I am committed to improving reproducibility in scientific research. Because of that, I am actively involved in the development of software to facilitate this endeavor. Here are some R packages I have co-developed with the Evolutionary Ecology Group at the University of Cambridge.
Easy reproducible research on git
The aim of resrepo is to encourage and facilitate good practices when setting up and managing git repositories for scientific research projects. It also provides a template for a tidy repository structure that can be used for any project, with functions that help keep a clear separation of code, data and results. It also provides functionality to help manage large data that cannot be tracked on a git repository.
Walking through the geographic space using graphs
geoGraph aims at implementing graph approaches for geographic data. In geoGraph, a given geographic area is modeled by a regular grid, where each vertex has a set of spatial coordinates and a set of attributes. 'Traveling' within the geographic area can then be easily modeled as moving between connected vertices. The cost of moving from one vertex to another can be defined according to attribute values, which allows for instance to define friction routes based on climate.

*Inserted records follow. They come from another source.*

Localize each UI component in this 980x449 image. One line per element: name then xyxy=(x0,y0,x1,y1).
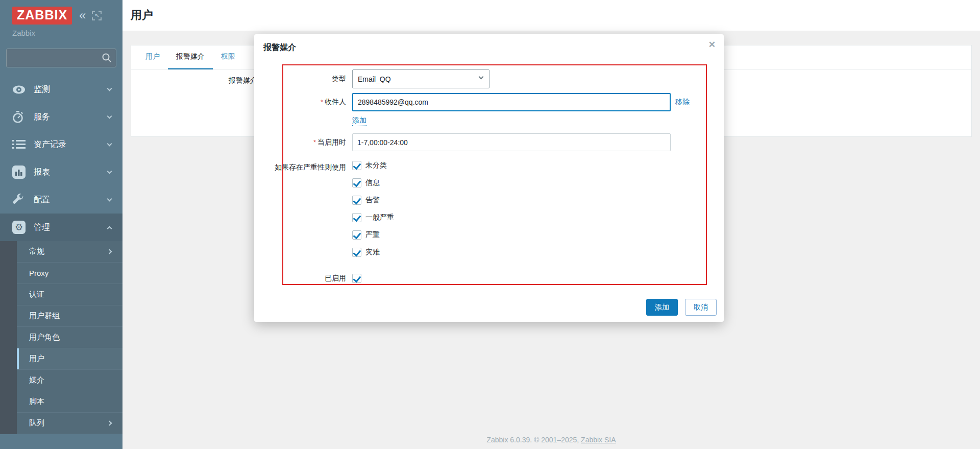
active-label: *当启用时 xyxy=(254,138,346,147)
sidebar-item-monitoring[interactable]: 监测 xyxy=(0,76,122,103)
sidebar-header: ZABBIX « ↖ xyxy=(0,0,122,25)
submenu-item-general[interactable]: 常规 xyxy=(17,241,122,263)
administration-submenu: 常规 Proxy 认证 用户群组 用户角色 用户 媒介 脚本 xyxy=(0,241,122,434)
sidebar-item-configuration[interactable]: 配置 xyxy=(0,186,122,214)
search-input[interactable] xyxy=(6,49,116,67)
submenu-item-media-types[interactable]: 媒介 xyxy=(17,370,122,391)
checkbox-not-classified[interactable] xyxy=(352,161,361,170)
media-table-label: 报警媒介 xyxy=(229,76,257,85)
checkbox-enabled[interactable] xyxy=(352,274,361,283)
footer-zabbix-sia-link[interactable]: Zabbix SIA xyxy=(581,436,616,444)
submenu-item-user-groups[interactable]: 用户群组 xyxy=(17,305,122,327)
severity-row: 信息 xyxy=(352,178,394,188)
add-button[interactable]: 添加 xyxy=(646,299,678,316)
list-icon xyxy=(12,139,27,150)
chevron-down-icon xyxy=(479,75,484,80)
sendto-input[interactable] xyxy=(352,93,671,111)
checkbox-average[interactable] xyxy=(352,213,361,222)
page-title: 用户 xyxy=(131,8,153,23)
tab-permissions[interactable]: 权限 xyxy=(213,45,243,69)
dialog-title: 报警媒介 xyxy=(263,42,296,53)
media-dialog: 报警媒介 ✕ 类型 Email_QQ *收件人 移除 添加 *当启用时 xyxy=(254,34,724,322)
fullscreen-icon[interactable]: ↖ xyxy=(92,11,102,20)
close-icon[interactable]: ✕ xyxy=(708,39,716,50)
submenu-item-proxy[interactable]: Proxy xyxy=(17,263,122,284)
submenu-item-queue[interactable]: 队列 xyxy=(17,413,122,434)
bar-chart-icon xyxy=(12,166,27,179)
sidebar-item-reports[interactable]: 报表 xyxy=(0,158,122,186)
severity-row: 未分类 xyxy=(352,160,394,171)
submenu-item-users[interactable]: 用户 xyxy=(17,348,122,370)
severity-row: 告警 xyxy=(352,195,394,205)
gear-icon: ⚙ xyxy=(12,221,27,234)
page-header: 用户 xyxy=(122,0,980,31)
chevron-down-icon xyxy=(107,141,112,146)
cancel-button[interactable]: 取消 xyxy=(685,299,717,316)
collapse-sidebar-icon[interactable]: « xyxy=(79,9,86,21)
chevron-right-icon xyxy=(107,421,112,426)
required-asterisk: * xyxy=(321,98,323,106)
chevron-down-icon xyxy=(107,196,112,201)
chevron-down-icon xyxy=(107,86,112,91)
footer-version: Zabbix 6.0.39. © 2001–2025, xyxy=(486,436,581,444)
wrench-icon xyxy=(12,194,27,206)
required-asterisk: * xyxy=(313,138,316,146)
dialog-buttons: 添加 取消 xyxy=(646,299,717,316)
submenu-item-authentication[interactable]: 认证 xyxy=(17,284,122,305)
type-select[interactable]: Email_QQ xyxy=(352,69,489,88)
chevron-up-icon xyxy=(107,226,112,231)
severity-label: 如果存在严重性则使用 xyxy=(254,163,346,172)
add-recipient-link[interactable]: 添加 xyxy=(352,116,366,126)
when-active-input[interactable] xyxy=(352,133,671,151)
footer: Zabbix 6.0.39. © 2001–2025, Zabbix SIA xyxy=(122,436,980,444)
submenu-item-scripts[interactable]: 脚本 xyxy=(17,391,122,413)
sidebar-item-administration[interactable]: ⚙ 管理 xyxy=(0,214,122,241)
server-name: Zabbix xyxy=(0,25,122,37)
type-label: 类型 xyxy=(254,75,346,84)
tab-user[interactable]: 用户 xyxy=(137,45,168,69)
checkbox-high[interactable] xyxy=(352,230,361,240)
checkbox-warning[interactable] xyxy=(352,196,361,205)
sidebar-search xyxy=(6,49,116,67)
submenu-item-user-roles[interactable]: 用户角色 xyxy=(17,327,122,348)
enabled-label: 已启用 xyxy=(254,274,346,283)
sendto-label: *收件人 xyxy=(254,98,346,107)
checkbox-disaster[interactable] xyxy=(352,248,361,257)
eye-icon xyxy=(12,85,27,94)
chevron-down-icon xyxy=(107,169,112,174)
tab-media[interactable]: 报警媒介 xyxy=(168,45,213,69)
checkbox-information[interactable] xyxy=(352,178,361,187)
search-icon[interactable] xyxy=(102,53,112,63)
chevron-right-icon xyxy=(107,249,112,254)
remove-link[interactable]: 移除 xyxy=(675,98,690,107)
severity-row: 灾难 xyxy=(352,247,394,257)
zabbix-logo[interactable]: ZABBIX xyxy=(12,7,72,25)
severity-checkboxes: 未分类 信息 告警 一般严重 严重 灾难 xyxy=(352,160,394,265)
sidebar: ZABBIX « ↖ Zabbix 监测 xyxy=(0,0,122,449)
sidebar-item-inventory[interactable]: 资产记录 xyxy=(0,131,122,158)
sidebar-menu: 监测 服务 资产记录 xyxy=(0,76,122,434)
severity-row: 严重 xyxy=(352,230,394,240)
stopwatch-icon xyxy=(12,111,27,123)
chevron-down-icon xyxy=(107,113,112,119)
severity-row: 一般严重 xyxy=(352,212,394,223)
sidebar-item-services[interactable]: 服务 xyxy=(0,103,122,131)
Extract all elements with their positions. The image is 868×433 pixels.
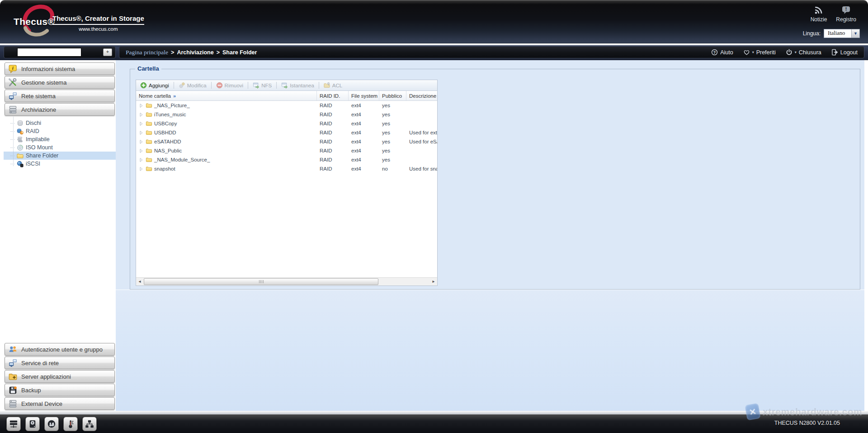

Clustering for population genetics in R
tidygenclust provides functions and methods to run genetic clustering in R, using the commonly used ADMIXTURE program as well as the python package fastmixture. It also helps to align and compare multiple runs of the same or different K using the functionalities of the python package clumppling.
Tools for working with map projections in R
The goal of crstools is to facilitate working with map projections (technically coordinate reference systems, CRS) in R. We provide functions to choose the appropriate map projection for a given application, visualise the resulting distortion, and georeference data from unknown projections. The package seamlessly interfaces with the popular sf and terra packages for spatial data handling.